#### DATA SECTION
□ □ □

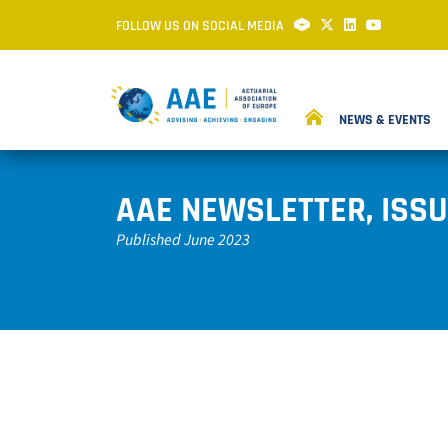
FOLLOW US ON SOCIAL MEDIA
NEWS & EVENTS
AAE NEWSLETTER, ISSU
Published June 2023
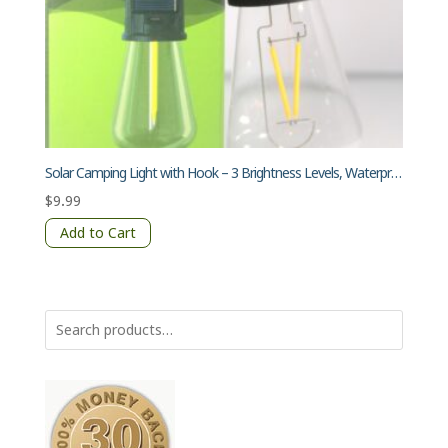
Solar Camping Light with Hook – 3 Brightness Levels, Waterproof, Transparent Lampshade, Warm Light, Type-C Charging
$
9.99
Add to Cart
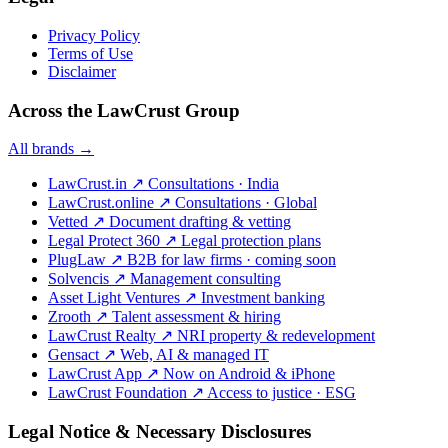
Privacy Policy
Terms of Use
Disclaimer
Across the LawCrust Group
All brands →
LawCrust.in
↗
Consultations · India
LawCrust.online
↗
Consultations · Global
Vetted
↗
Document drafting & vetting
Legal Protect 360
↗
Legal protection plans
PlugLaw
↗
B2B for law firms · coming soon
Solvencis
↗
Management consulting
Asset Light Ventures
↗
Investment banking
Zrooth
↗
Talent assessment & hiring
LawCrust Realty
↗
NRI property & redevelopment
Gensact
↗
Web, AI & managed IT
LawCrust App
↗
Now on Android & iPhone
LawCrust Foundation
↗
Access to justice · ESG
Legal Notice & Necessary Disclosures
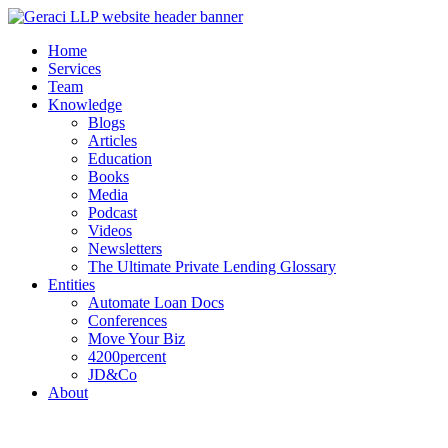
Home
Services
Team
Knowledge
Blogs
Articles
Education
Books
Media
Podcast
Videos
Newsletters
The Ultimate Private Lending Glossary
Entities
Automate Loan Docs
Conferences
Move Your Biz
4200percent
JD&Co
About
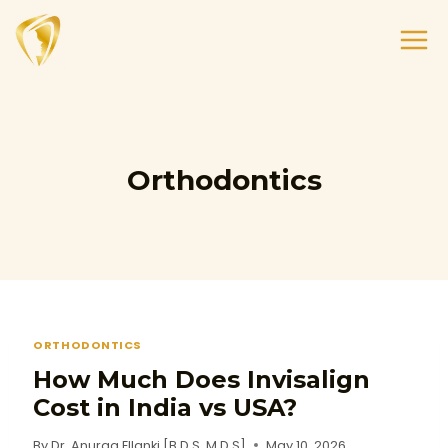
Orthodontics
ORTHODONTICS
How Much Does Invisalign
Cost in India vs USA?
By
Dr. Anurag Ellanki [B.D.S, M.D.S]
May 10, 2026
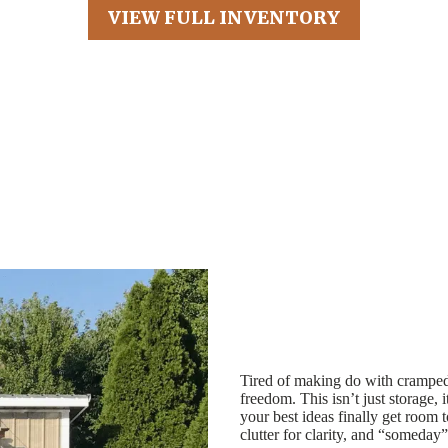
VIEW FULL INVENTORY
Tired of making do with cramped
freedom. This isn’t just storage, 
your best ideas finally get room 
clutter for clarity, and “someday”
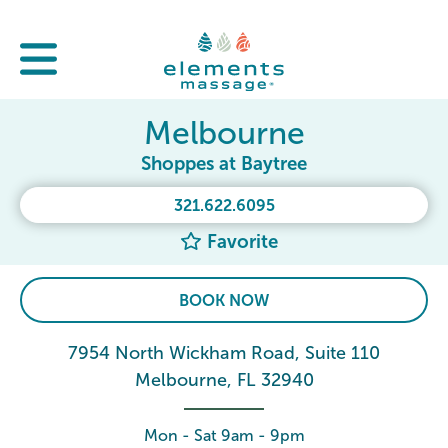
Melbourne
Shoppes at Baytree
321.622.6095
Favorite
BOOK NOW
7954 North Wickham Road, Suite 110
Melbourne, FL 32940
Mon - Sat 9am - 9pm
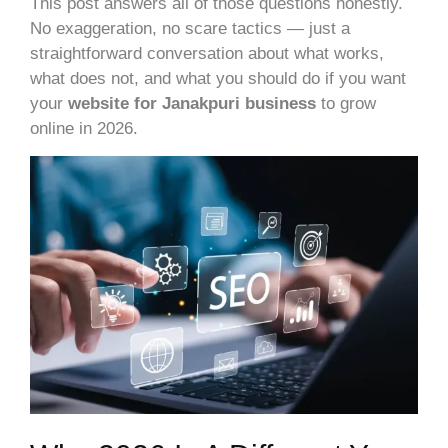
This post answers all of those questions honestly.
No exaggeration, no scare tactics — just a
straightforward conversation about what works,
what does not, and what you should do if you want
your
website for Janakpuri
business
to grow
online in 2026.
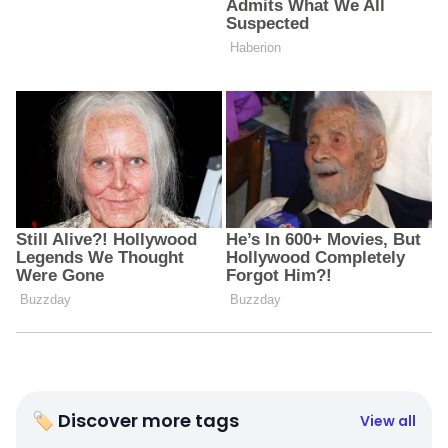
🏷 Discover more tags
View all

□ □ □

#### PROBLEM STATEMENT
Nothing but the lines above from the one containing "Privacy Policy" through the one containing "Talent assessment & hiring" should appear in the answer, each repeated exactly.

#### TASK RESPONSE
Privacy Policy
Terms of Use
Disclaimer
Across the LawCrust Group
All brands →
LawCrust.in
↗
Consultations · India
LawCrust.online
↗
Consultations · Global
Vetted
↗
Document drafting & vetting
Legal Protect 360
↗
Legal protection plans
PlugLaw
↗
B2B for law firms · coming soon
Solvencis
↗
Management consulting
Asset Light Ventures
↗
Investment banking
Zrooth
↗
Talent assessment & hiring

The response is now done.